When you reach the line that contains "quaisquer uma das" in the data below, copy it and every line after it exactly, adding nothing.

◆ ◆ ◆ ◆

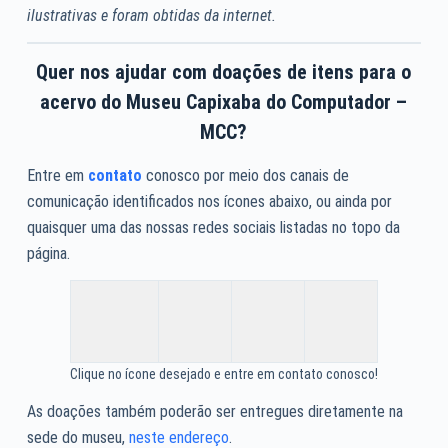
ilustrativas e foram obtidas da internet.
Quer nos ajudar com doações de itens para o
acervo do Museu Capixaba do Computador –
MCC?
Entre em
contato
conosco por meio dos canais de
comunicação identificados nos ícones abaixo, ou ainda por
quaisquer uma das nossas redes sociais listadas no topo da
página.
Clique no ícone desejado e entre em contato conosco!
As doações também poderão ser entregues diretamente na
sede do museu,
neste endereço
.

◆ ◆ ◆ ◆

Finished exercise >>
quaisquer uma das nossas redes sociais listadas no topo da
página.
Clique no ícone desejado e entre em contato conosco!
As doações também poderão ser entregues diretamente na
sede do museu,
neste endereço
.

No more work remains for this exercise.